From the records, report how many lines hold the word "political", with the number as the sole reply.

*** Begin section ***

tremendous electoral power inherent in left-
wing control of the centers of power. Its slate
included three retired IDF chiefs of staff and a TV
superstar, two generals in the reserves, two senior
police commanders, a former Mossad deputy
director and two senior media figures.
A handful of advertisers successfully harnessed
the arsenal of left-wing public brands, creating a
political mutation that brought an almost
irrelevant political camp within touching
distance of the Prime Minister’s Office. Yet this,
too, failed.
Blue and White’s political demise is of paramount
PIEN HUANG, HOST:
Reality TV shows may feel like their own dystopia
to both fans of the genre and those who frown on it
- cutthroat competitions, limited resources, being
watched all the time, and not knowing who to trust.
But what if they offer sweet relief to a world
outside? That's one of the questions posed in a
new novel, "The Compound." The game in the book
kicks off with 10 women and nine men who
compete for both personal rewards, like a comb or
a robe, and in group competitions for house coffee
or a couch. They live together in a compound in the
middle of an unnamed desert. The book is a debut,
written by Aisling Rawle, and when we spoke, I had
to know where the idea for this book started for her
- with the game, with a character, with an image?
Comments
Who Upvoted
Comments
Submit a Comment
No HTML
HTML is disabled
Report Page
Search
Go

*** End section ***
*** Begin section ***

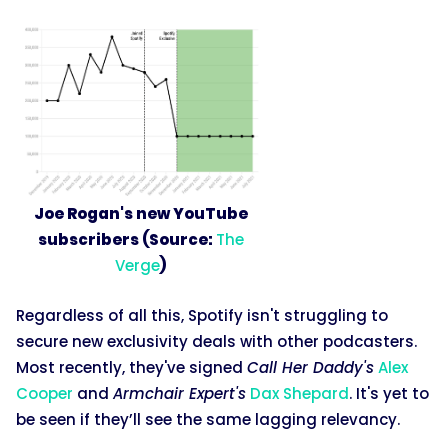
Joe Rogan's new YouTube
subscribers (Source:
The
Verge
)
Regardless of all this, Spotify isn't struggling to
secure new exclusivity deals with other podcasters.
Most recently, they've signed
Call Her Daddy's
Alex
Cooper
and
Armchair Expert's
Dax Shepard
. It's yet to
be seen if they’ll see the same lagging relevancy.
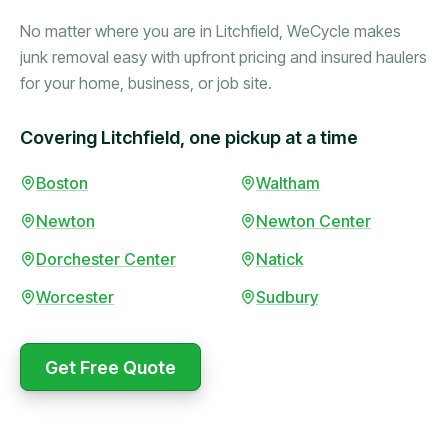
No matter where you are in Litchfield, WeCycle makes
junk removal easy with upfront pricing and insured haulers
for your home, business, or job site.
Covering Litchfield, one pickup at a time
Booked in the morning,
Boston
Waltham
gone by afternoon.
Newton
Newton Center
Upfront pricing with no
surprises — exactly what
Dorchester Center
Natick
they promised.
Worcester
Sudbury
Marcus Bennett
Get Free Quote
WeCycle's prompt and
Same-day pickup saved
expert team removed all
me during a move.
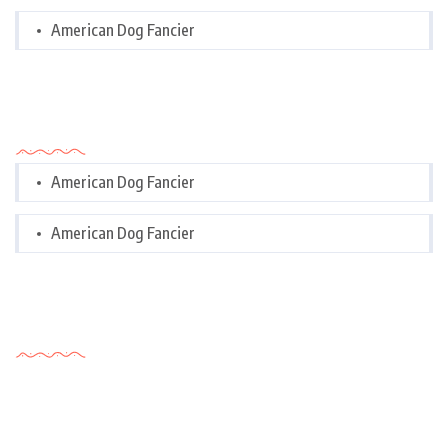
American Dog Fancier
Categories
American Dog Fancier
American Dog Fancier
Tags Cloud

*** End section ***

> [Answer area]:
3